En Asie, comme au Cambodge, c’est d’un esprit féminin malfaisant que la femme enceinte doit se méfier chez les autres femmes enceintes ou chez les femmes en train de travailler. Elle devra ainsi s’éloigner des gardiennes de pirogues de course. Elle devra également éviter de pénétrer dans une forêt : le parfum que dégage la femme enceinte attirerait les bêtes sauvages.


Mais la peur des mauvais esprits était aussi présente en Europe. En France, dans la Manche comme dans le Limousin par exemple, les femmes enceintes ne devaient pas s’aventurer seules pendant la période de l’Avent dans les chemins déserts. Elles se devaient de rentrer tôt chez elles, explique l’historienne Marie-Odile Mergnac (2).

 

Les rites de protection

 

En Inde du Sud, un rituel de protection a lieu entre le cinquième et le septième mois de grossesse. La future maman s’entoure de ses meilleures amies qui la couvrent de bijoux et de rubans. Les familles les plus riches optent pour l’or, le verre ou l’argent. Les moins fortunées réalisent des bracelets avec des feuilles. Dans le même temps, on pare la future Maman d’un Sari noir qu’elle portera jusqu’au terme de sa grossesse.

 

A l’inverse, c’est pour le sari de couleur verte ou rouge, que la caste des Brahmanes (ouest de l’Inde) a opté, alors que le noir est absolument proscrit. Le vêtement est revêtu en présence des femmes de la famille. La sœur du futur père recouvre le front de la femme enceinte de riz et passe autour de son poignet un anneau comportant des clochettes.


En Asie, à Taïwan, c’est une sage-femme qui vient dès le quatrième mois placer une ceinture de protection autour de la taille de la future maman et masser son visage et son corps avec de la graisse de porc pour éloigner notamment les maladies.


En Afrique, on trouve également dans une ethnie au Cameroun une cordelette de protection attachée à la ceinture. Elle contient des plantes protectrices, les ongles de la future maman, une touffe de ses cheveux, des poils de ses aisselles et de son pubis et un peu de sueur. A Madagascar, les femmes enceintes de six mois éloignent le danger en se purifiant de leurs fautes : c’est l’homme le plus âgé de la famille qui crache de l’eau sur la future maman.

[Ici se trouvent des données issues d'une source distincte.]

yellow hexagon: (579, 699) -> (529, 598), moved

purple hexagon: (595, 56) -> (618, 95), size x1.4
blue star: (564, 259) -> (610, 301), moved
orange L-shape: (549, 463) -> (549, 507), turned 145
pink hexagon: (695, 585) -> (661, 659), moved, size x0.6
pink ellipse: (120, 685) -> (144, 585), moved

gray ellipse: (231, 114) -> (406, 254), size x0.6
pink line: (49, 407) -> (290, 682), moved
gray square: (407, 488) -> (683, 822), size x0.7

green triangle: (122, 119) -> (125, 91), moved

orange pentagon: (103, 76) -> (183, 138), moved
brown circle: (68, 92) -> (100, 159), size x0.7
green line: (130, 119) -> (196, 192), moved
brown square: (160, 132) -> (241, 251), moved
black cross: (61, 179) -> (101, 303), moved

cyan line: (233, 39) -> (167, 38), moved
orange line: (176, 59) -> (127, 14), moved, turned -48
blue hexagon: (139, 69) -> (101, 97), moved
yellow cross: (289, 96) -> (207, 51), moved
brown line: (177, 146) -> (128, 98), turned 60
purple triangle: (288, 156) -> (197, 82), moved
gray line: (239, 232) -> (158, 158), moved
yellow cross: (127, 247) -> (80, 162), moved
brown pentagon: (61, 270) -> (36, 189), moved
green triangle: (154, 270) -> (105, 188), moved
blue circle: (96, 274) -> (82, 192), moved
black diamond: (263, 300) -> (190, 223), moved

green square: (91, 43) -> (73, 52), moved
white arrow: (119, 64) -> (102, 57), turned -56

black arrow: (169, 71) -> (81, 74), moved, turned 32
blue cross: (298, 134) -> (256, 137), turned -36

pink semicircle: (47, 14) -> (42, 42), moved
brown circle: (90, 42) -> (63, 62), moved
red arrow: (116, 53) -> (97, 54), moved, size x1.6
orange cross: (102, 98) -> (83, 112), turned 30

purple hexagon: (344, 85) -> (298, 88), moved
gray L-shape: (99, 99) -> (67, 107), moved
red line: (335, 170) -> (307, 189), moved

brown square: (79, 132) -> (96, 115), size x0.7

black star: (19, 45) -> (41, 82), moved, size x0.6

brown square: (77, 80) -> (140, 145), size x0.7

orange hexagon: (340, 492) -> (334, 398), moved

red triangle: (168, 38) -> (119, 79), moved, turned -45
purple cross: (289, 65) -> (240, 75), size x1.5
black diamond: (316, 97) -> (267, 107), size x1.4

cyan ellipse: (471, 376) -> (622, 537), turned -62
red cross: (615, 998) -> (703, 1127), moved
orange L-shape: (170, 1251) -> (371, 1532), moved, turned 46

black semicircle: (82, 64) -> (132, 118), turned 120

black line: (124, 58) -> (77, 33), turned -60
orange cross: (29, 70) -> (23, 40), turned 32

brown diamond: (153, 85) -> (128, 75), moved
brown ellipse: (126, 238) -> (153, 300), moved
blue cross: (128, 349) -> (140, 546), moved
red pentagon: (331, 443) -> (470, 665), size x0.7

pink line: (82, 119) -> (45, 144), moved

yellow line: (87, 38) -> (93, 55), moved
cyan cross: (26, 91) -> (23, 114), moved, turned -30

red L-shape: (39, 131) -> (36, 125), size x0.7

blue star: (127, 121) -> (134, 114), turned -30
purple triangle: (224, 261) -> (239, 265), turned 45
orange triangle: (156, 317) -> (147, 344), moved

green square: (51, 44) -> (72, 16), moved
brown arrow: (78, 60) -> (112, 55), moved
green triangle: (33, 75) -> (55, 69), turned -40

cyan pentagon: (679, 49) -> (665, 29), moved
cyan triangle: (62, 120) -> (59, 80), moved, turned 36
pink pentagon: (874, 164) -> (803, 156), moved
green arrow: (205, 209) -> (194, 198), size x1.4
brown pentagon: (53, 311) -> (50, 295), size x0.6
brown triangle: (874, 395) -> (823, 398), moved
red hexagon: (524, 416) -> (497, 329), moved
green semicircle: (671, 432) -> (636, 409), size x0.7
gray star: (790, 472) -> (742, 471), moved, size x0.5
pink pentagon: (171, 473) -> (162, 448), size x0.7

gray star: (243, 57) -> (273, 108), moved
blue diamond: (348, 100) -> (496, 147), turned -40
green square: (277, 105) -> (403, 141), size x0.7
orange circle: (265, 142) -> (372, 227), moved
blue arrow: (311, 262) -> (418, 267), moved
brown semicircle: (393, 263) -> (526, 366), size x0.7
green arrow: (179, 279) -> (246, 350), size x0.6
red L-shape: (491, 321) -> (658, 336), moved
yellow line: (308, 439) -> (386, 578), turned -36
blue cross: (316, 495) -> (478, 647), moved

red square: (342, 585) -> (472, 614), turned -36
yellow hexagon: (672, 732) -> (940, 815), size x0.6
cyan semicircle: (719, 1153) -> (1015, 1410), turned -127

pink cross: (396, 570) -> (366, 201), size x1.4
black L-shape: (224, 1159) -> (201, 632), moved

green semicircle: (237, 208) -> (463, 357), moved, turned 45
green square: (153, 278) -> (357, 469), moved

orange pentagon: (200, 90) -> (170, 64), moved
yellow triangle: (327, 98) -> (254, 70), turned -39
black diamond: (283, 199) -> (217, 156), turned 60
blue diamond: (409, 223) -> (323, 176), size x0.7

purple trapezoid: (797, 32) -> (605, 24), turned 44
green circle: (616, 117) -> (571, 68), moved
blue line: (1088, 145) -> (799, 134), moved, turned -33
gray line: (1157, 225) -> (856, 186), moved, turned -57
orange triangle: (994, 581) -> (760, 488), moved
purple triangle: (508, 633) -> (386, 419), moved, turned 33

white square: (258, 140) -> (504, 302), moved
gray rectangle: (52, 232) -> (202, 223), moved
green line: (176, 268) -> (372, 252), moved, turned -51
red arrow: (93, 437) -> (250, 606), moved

En Europe, les Chrétiens ont longtemps invoqué les Saints pour se protéger des maladies et assurer à la future mère une grossesse sereine. Sainte-Anne était la sainte à invoquer pour les femmes stériles ou pour celles qui prévoyaient un accouchement difficile, mais c’est Sainte Cunégonde qui était la patronne des enfants et des femmes enceintes. Jusqu’au siècle dernier, les femmes enceintes se rendaient en pèlerinage à Eschbach (ou dans les églises consacrées à Saint Pancrace) pour prier afin que l’accouchement se passe au mieux et que l’enfant naisse sain.


(1) "Venir au Monde", Lise Bartoli, Payot.
(2) "France, terre de sorciers" de Marie-Odile Mergnac, Anne-Claire Dejean, Max Déjean, et Jacques Lambert, éditions broché.



La rédaction de BébéVallée

Le culte de l’accouchement à domicile

Dans les cultures traditionnelles, on se méfie beaucoup de l’hôpital comme lieu d’accouchement. Selon Lise Bartoli (*), les mères redoutent que l’on ne prenne pas en compte leurs croyances traditionnelles. Les organismes de santé, comme l’OMS (Organisation Mondiale de la Santé), font un travail directement auprès des sages-femmes traditionnelles pour les sensibiliser aux conditions d’hygiène, limiter ainsi les risques d’infections et dépister les facteurs de risque.

(*) "Venir au Monde", Lise Bartoli, Payot.